Unless you’ve been living under a rock, you know that gender ideologues believe that a man can identify as a woman. But did you know that you can identify as a rock?
This is the position of Gender Spectrum, arguably the most influential gender identity nonprofit in K-12 education. Gender Spectrum’s website says that it has “trained thousands of schools and school districts . . . building the capacities of tens of thousands of teachers, administrators . . . and other leaders to create gender inclusive environments.” The organization has partnered with the National Association of Secondary School Principals, the National PTA, the American School Counselors Association, and the School Superintendents Association, among others. With the National Education Association, it has released a 2015 report titled “Schools in Transition,” the first major policy paper arguing that social gender transitions should be kept secret from parents. And Gender Spectrum consulted on the CDC-endorsed National Sex Education Standards, which recommends promoting puberty blockers to third-graders.

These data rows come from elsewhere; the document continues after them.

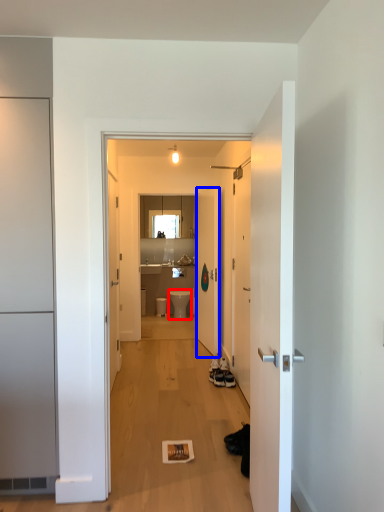 Question: Among these objects, which one is nearest to the camera, toilet (highlighted by a red box) or door (highlighted by a blue box)?

Choices:
 (A) toilet
 (B) door

Answer: (B) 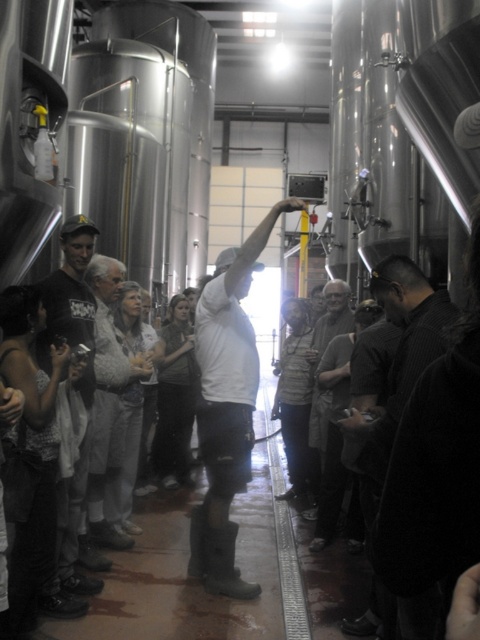 Can you confirm if white matte shirt at center is taller than gray knit sweater at center?

Yes.

Is white matte shirt at center to the left of gray knit sweater at center from the viewer's perspective?

Indeed, white matte shirt at center is positioned on the left side of gray knit sweater at center.

Is point (239, 285) positioned behind point (317, 480)?

No, (239, 285) is closer to viewer.

The image size is (480, 640). Identify the location of white matte shirt at center. (227, 406).

How distant is white matte shirt at center from dark gray shirt at center?

A distance of 78.42 centimeters exists between white matte shirt at center and dark gray shirt at center.

Does white matte shirt at center have a lesser height compared to dark gray shirt at center?

In fact, white matte shirt at center may be taller than dark gray shirt at center.

The image size is (480, 640). Find the location of `white matte shirt at center`. white matte shirt at center is located at coordinates (227, 406).

This screenshot has height=640, width=480. What are the coordinates of `white matte shirt at center` in the screenshot? It's located at (227, 406).

Where is `white matte shirt at center`? This screenshot has height=640, width=480. white matte shirt at center is located at coordinates (227, 406).

This screenshot has height=640, width=480. What are the coordinates of `white matte shirt at center` in the screenshot? It's located at (227, 406). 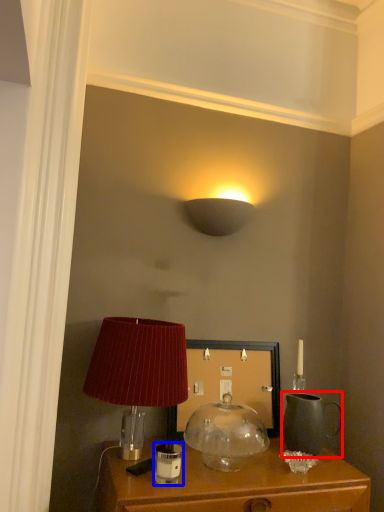 Question: Which object appears closest to the camera in this image, tea pot (highlighted by a red box) or candle holder (highlighted by a blue box)?

Choices:
 (A) tea pot
 (B) candle holder

Answer: (B) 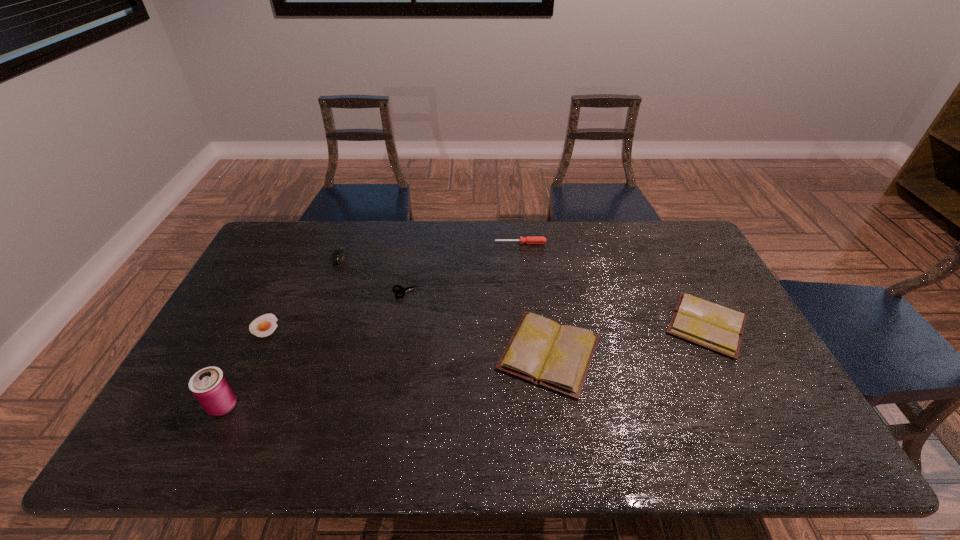 Please point a spot on the left to add another diary. Please provide its 2D coordinates. Your answer should be formatted as a tuple, i.e. [(x, y)], where the tuple contains the x and y coordinates of a point satisfying the conditions above.

[(371, 385)] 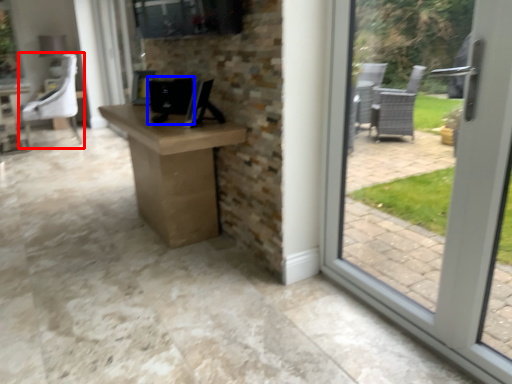 Question: Which object is closer to the camera taking this photo, chair (highlighted by a red box) or desktop computer (highlighted by a blue box)?

Choices:
 (A) chair
 (B) desktop computer

Answer: (B) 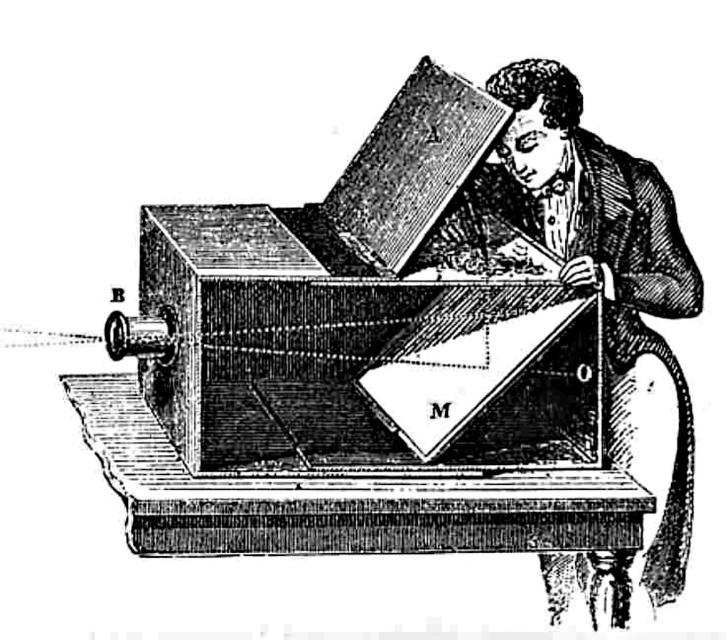 You are an art conservator examining this historical engraving. The wooden piano at center and wooden coat at upper right are both present in the image. Which object is placed higher up in the composition?

The wooden piano at center is positioned over the wooden coat at upper right, meaning it is higher up in the composition.

You are a visitor at a historical exhibition and notice the wooden piano at center and the wooden coat at upper right displayed in the same room. Which object is shorter in height?

The wooden piano at center is shorter in height compared to the wooden coat at upper right. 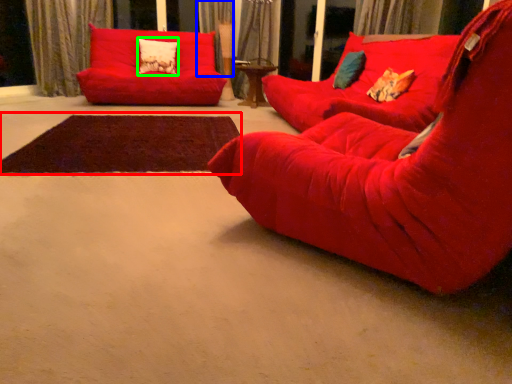 Question: Based on their relative distances, which object is nearer to mat (highlighted by a red box)? Choose from curtain (highlighted by a blue box) and pillow (highlighted by a green box).

Choices:
 (A) curtain
 (B) pillow

Answer: (B) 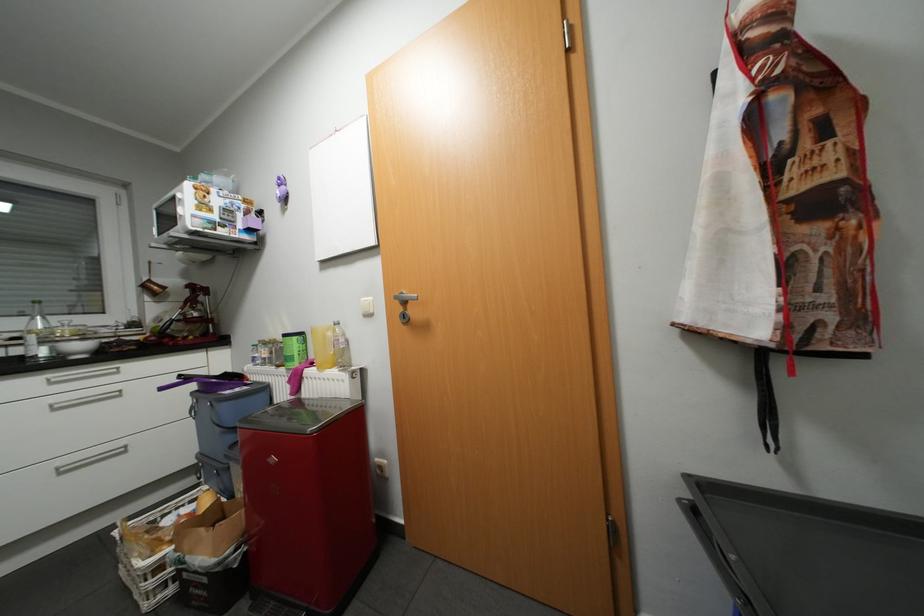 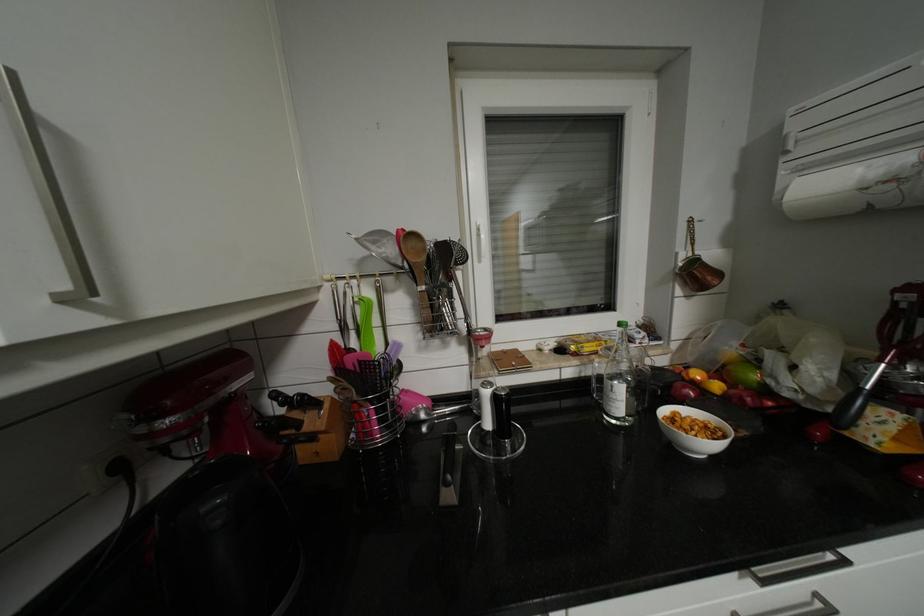 The point at (x=91, y=346) is marked in the first image. Where is the corresponding point in the second image?

(703, 430) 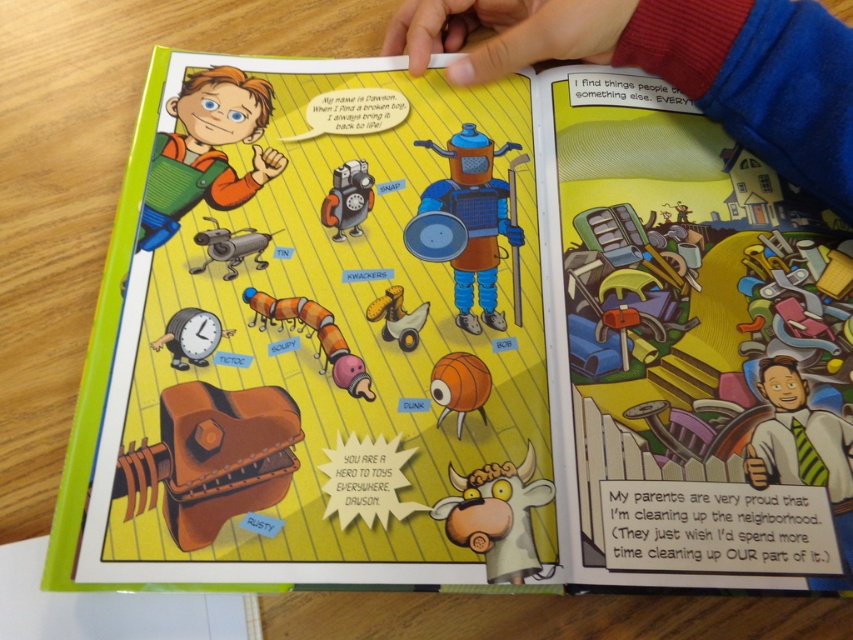 Question: Which of the following is the closest to the observer?

Choices:
 (A) matte plastic robot at center
 (B) green overalls at upper left
 (C) blue fleece sleeve at upper right
 (D) shiny metallic robot at center

Answer: (C)

Question: Is green overalls at upper left closer to camera compared to metallic yellow toy at center?

Choices:
 (A) no
 (B) yes

Answer: (A)

Question: Among these points, which one is farthest from the camera?

Choices:
 (A) (503, 180)
 (B) (724, 48)
 (C) (163, 216)
 (D) (480, 369)

Answer: (A)

Question: Among these points, which one is farthest from the camera?

Choices:
 (A) (824, 80)
 (B) (344, 348)
 (C) (520, 547)
 (D) (212, 349)

Answer: (A)

Question: Can you confirm if rusty metal clock at lower left is wider than metallic yellow toy at center?

Choices:
 (A) yes
 (B) no

Answer: (A)

Question: Is blue plastic robot at center to the right of orange fabric basketball at center from the viewer's perspective?

Choices:
 (A) no
 (B) yes

Answer: (B) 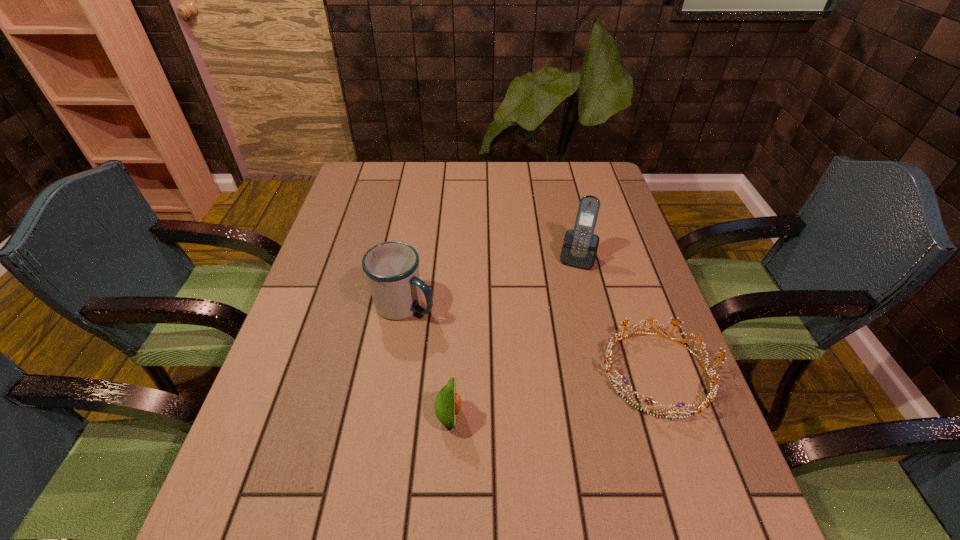 Locate which object ranks second in proximity to the tiara. Please provide its 2D coordinates. Your answer should be formatted as a tuple, i.e. [(x, y)], where the tuple contains the x and y coordinates of a point satisfying the conditions above.

[(447, 404)]

Select which object is the closest to the leftmost object. Please provide its 2D coordinates. Your answer should be formatted as a tuple, i.e. [(x, y)], where the tuple contains the x and y coordinates of a point satisfying the conditions above.

[(447, 404)]

I want to click on free location that satisfies the following two spatial constraints: 1. on the front side of the third shortest object; 2. on the front-facing side of the shortest object, so click(x=394, y=373).

Find the location of a particular element. free space that satisfies the following two spatial constraints: 1. on the front side of the leftmost object; 2. on the front-facing side of the shortest object is located at coordinates (394, 373).

This screenshot has height=540, width=960. Identify the location of vacant space that satisfies the following two spatial constraints: 1. on the front side of the second tallest object; 2. on the cut side of the third object from right to left. tap(386, 417).

Find the location of a particular element. free location that satisfies the following two spatial constraints: 1. on the front side of the leftmost object; 2. on the cut side of the third object from right to left is located at coordinates (386, 417). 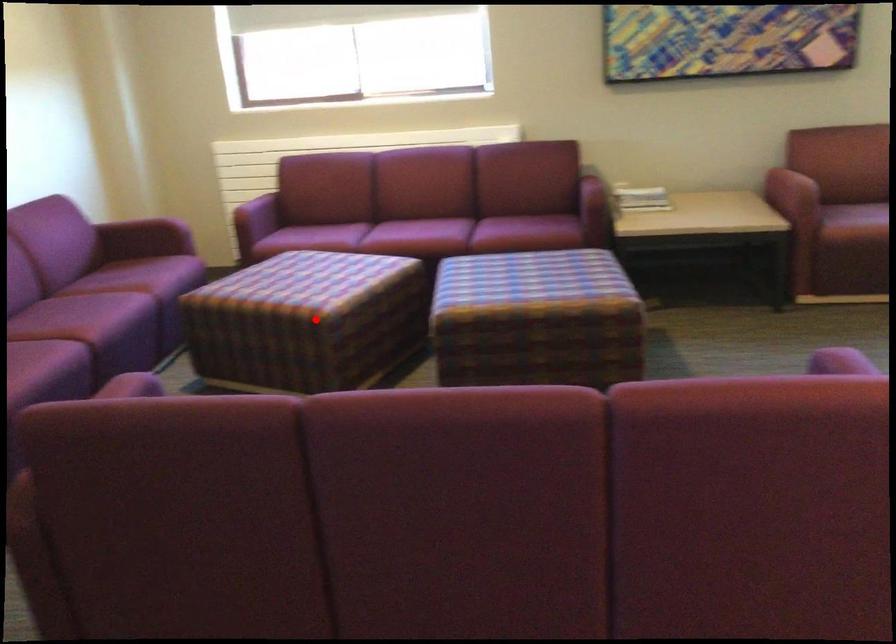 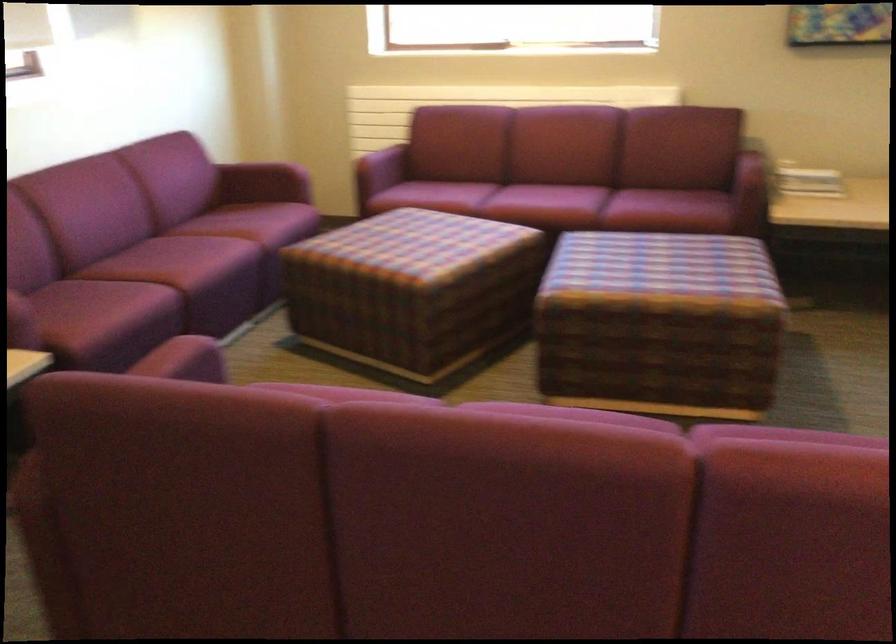 The point at the highlighted location is marked in the first image. Where is the corresponding point in the second image?

(412, 289) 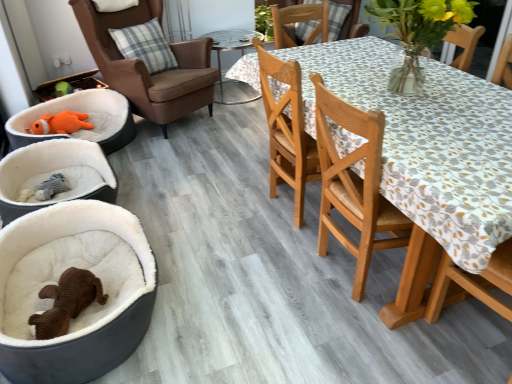 Question: Considering the positions of point (141, 51) and point (303, 168), is point (141, 51) closer or farther from the camera than point (303, 168)?

Choices:
 (A) closer
 (B) farther

Answer: (B)

Question: In terms of height, does plaid fabric pillow at upper left look taller or shorter compared to wooden chair at center, the 2th chair viewed from the left?

Choices:
 (A) tall
 (B) short

Answer: (B)

Question: Which of these objects is positioned farthest from the white plush pet bed at left?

Auditors from Open the Books examined a 2022 Gender Spectrum video training titled “Intro to Neoidentities and Neopronouns.” Naomi Cruz, then Gender Spectrum’s manager of family and educational programming, explained that it’s wrong to assume that gender identity should be confined to variants of male and female. Neopronouns and neo-identities help to break down the gender binary and move “away from a societal gender to a personal gender.” It is “impossible,” she explains, to know all potential gender identities or pronouns. But it’s “really important” to have an “intersectional understanding” of gender because race, religion, location, and even hobbies can affect people’s understanding of gender. (Though some gender theorists claim that gender identity is fixed and immutable, possibly requiring sterilizing hormones and castration, Gender Spectrum’s stance is that gender kinda depends on your hobbies.)
The current neo-identity movement, Cruz explains, got its start on Tumblr in the mid-2010s. These Tumblr posters introduced, among other things, emoji-self genders, with pronouns like J/Js/Jself. You could try to pronounce that as smiley/smileys/smileyself. But for many, the un-pronounceability is the point. Cruz explains that “by having pronouns that are essentially unable to be pronounced and can only be understood when typed online, we are completely distancing ourselves from the gender identities of man and woman.” She may have a point there.
Then there are noungenders—for example, rockgender, moongender, and foxgender. If a man identifies as a woman, then, according to gender ideologues, he truly is a woman. However, if a man identifies as the moon, he is not necessarily the moon. It might just mean that he identifies with society’s perception of the moon. Get it?
It is, however, important to note that you’re not permitted to assume a gender identity associated with another race, Cruz explains. A white person cannot identify as a black-related gender. A white person can, however, identify as a rock. And a black person could, of course, identify as a penguin.
You probably wouldn’t think that autism and borderline personality disorder are gender identities. But you would be wrong, says Cruz. There is autismgender and bordergender. There is also gendervague. Cruz couldn’t quite explain what this one meant, but you can only identify as gendervague if you are neurodiverse.
Anticipating objections, Cruz said that “of course” neogenders are “valid,” and “They are not taking it too far. They are a radical act of stepping away from a system that’s causing a lot of harm for folks.” Using neo-identities is “a way of undoing the gender binary and gender norms, which liberates everyone.”
This all might sound fringe, but Gender Spectrum is no fringe gender-identity organization. Few, if any, nonprofits have done more to influence how public education addresses gender identity and gender-identity issues. And Gender Spectrum believes that rockgender and autismgender are both valid gender-identity categories.
And who’s willing to say that they’re wrong? I contacted the National Education Association, the American School Counselors Association, the National Parent Teacher Association, and the National Association of Secondary School Principals to ask whether they also believe that emojis, rocks, and autism are all gender identities. None returned my request for comment.
That could be because it’s such an absurd question that their communications staff refused to dignify it with an answer. Or it could be because the first rule of gender ideology is that you don’t question the rules of gender ideology, and the second rule is that organizations like Gender Spectrum decide what those rules are—taking their cues, of course, from stuff teenage girls (or possibly rocks, who knows?) say on Tumblr.